I wouldn't bother contacting either of those companies. (jacklegs) No experience, inadequate equipment, tailight warranty.

IT IS VERY COMMON to remove the existing and in many cases it IS necessary. If the roof has leaked in the past there is moisture trapped in the roofing materials. It won't dry out. EVER. 

A torch over just covers the roof with another layer. And it will only perform as good as the roofing it's covering. If the existing is deteriorated the new layer will fail sooner rather than later. 

As far as cost, it depends. 

Without seeing it it's hard to say.

How much existing roofing is there, Thickness/layers? 
Decking in good/poor shape?
Is it going to be insulated? 
What type materials are going back on.

If this is your home, why would you want cheap?


----------



## redline (Mar 5, 2006)

remove old roof.


----------



## switchex (Dec 4, 2006)

thanks all for the reply .. so what does it take to remove the old roof? Do you just pick a corner and try to scrap it off with a scraper or something? Again, i hear different things from different roofers .. one guy told me it will take 3 4 days .. another guy claims he can remove in one day and re-roof the same day .. and one told me they have to use a special machine to scrape strips at a time .. is there really a special machine for this purpose? I doubt it ..

Also, when u talk about decking, Do u mean the 4x8 sheet of plywood? because this old house does not have plywood .. Instead, there are long planks of wood that are sitting on rafters .. is that also called a decking? If any one of them are damaged, do they remove an replace with ply wood or do they replace with planks of wood .. 

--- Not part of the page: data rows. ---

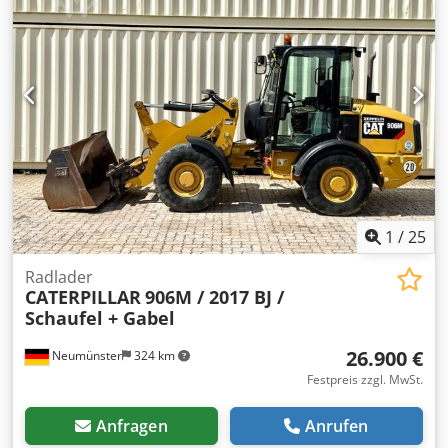
Schnellwechsler CAT CW-20-H.4.N. Dkedpfezhbv Hsx Akpjr
* Grabenräumlöffel 2,20 m * 2x Tiefenlöffel 1,00 m + 0,50
m * Reifen neu ... Radio, Allrad, Klimaanlage,
Schnellwechsel, Gebrauchtwagen, Diesel, inkl. Mwst.
1
/
25
Radlader
CATERPILLAR
906M / 2017 BJ /
Schaufel + Gabel
26.900 €
Neumünster
324 km
Festpreis zzgl. MwSt.
Anfragen
Anrufen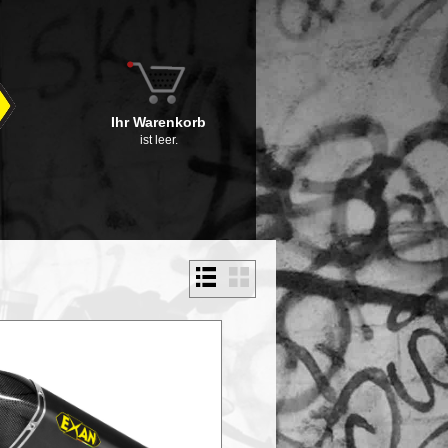
Ihr Warenkorb
ist leer.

I need to know as much as possible before to select a proper roofer who will not rip me off .. 

Thanks again.


----------



## AaronB (Jan 29, 2005)

switchex said:


> thanks all for the reply .. so what does it take to remove the old roof? Do you just pick a corner and try to scrap it off with a scraper or something? Again, i hear different things from different roofers .. one guy told me it will take 3 4 days .. another guy claims he can remove in one day and re-roof the same day .. and one told me they have to use a special machine to scrape strips at a time .. is there really a special machine for this purpose? I doubt it ..
> 
> Also, when u talk about decking, Do u mean the 4x8 sheet of plywood? because this old house does not have plywood .. Instead, there are long planks of wood that are sitting on rafters .. is that also called a decking? If any one of them are damaged, do they remove an replace with ply wood or do they replace with planks of wood ..
> 
> ...


Picking a reputable roofer is THE #1 hardest part for most people. MAinly because there are so many jacklegs out there willing to take your money and run instead of building a long-term roofing kinship.


----------